Talk #3: Relationship between Children’s Intuitive Theory and Learning Preference

Jinjing Jenny Wang, Ph.D.

Rutgers University - New Brunswick


Children, much like scientists, try to make sense of the world beyond mere facts. Decades of work has revealed “theory-like” representations of causal relationships in young children. These “intuitive theories” develop over time and play an important role in children’s construction of knowledge about how the world works. How do differences in children’s developing intuitive theories impact what they want to learn about? In a series of studies, we examined the relationship between preschool children’s intuitive theory level in various domains and their domain-specific learning preferences. 
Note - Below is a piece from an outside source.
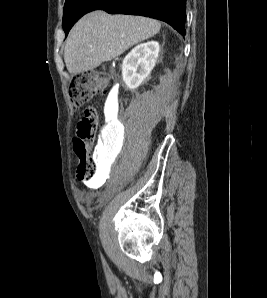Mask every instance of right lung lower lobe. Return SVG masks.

Talk #4: Intuitive Sociology

Kristin Shutts, Ph.D.

University of Wisconsin – Madison


In recent years, there has been an explosion of research focused on how children make sense of the structure of their society—in particular, how they represent and reason about social groups. In this presentation, I will review and synthesize this body of work, and suggest that intuitive sociology consists of three core phenomena: (the identification of relevant 

groups and their attributes); social value (the worth of different groups); and social norms (shared expectations for how groups ought to be). After articulating each component, I will consider transitions from intuitive to reflective representations, and then articulate future directions for advancing our understanding of intuitive sociology.